» **About this task**:
Please output the listing exactly as it stands, but omit any images.

____ Entries provided

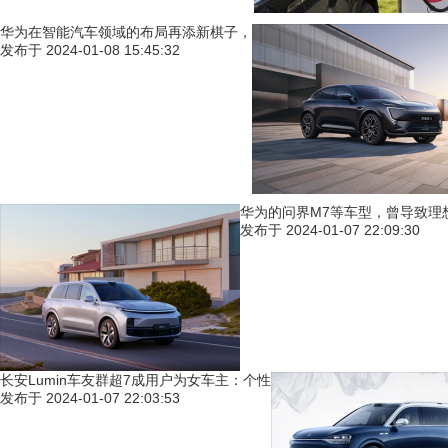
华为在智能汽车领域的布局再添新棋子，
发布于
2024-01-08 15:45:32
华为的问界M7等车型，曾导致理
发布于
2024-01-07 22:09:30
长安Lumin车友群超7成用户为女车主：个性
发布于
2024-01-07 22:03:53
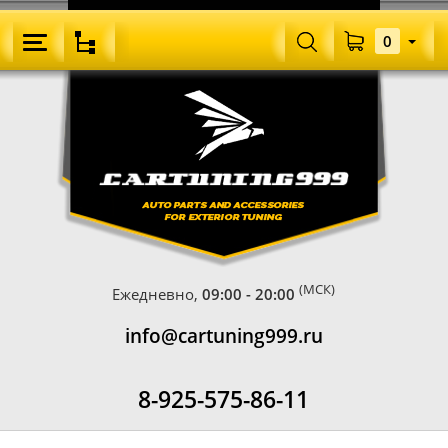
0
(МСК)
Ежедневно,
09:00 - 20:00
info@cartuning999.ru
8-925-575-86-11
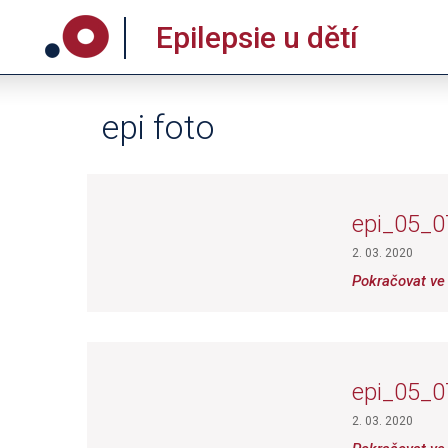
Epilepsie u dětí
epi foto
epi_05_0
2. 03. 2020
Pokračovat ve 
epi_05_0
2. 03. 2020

________

» **Response to the task**:
华为在智能汽车领域的布局再添新棋子，
发布于
2024-01-08 15:45:32
华为的问界M7等车型，曾导致理
发布于
2024-01-07 22:09:30
长安Lumin车友群超7成用户为女车主：个性
发布于
2024-01-07 22:03:53
0
(МСК)
Ежедневно,
09:00 - 20:00
info@cartuning999.ru
8-925-575-86-11
Epilepsie u dětí
epi foto
epi_05_0
2. 03. 2020
Pokračovat ve 
epi_05_0
2. 03. 2020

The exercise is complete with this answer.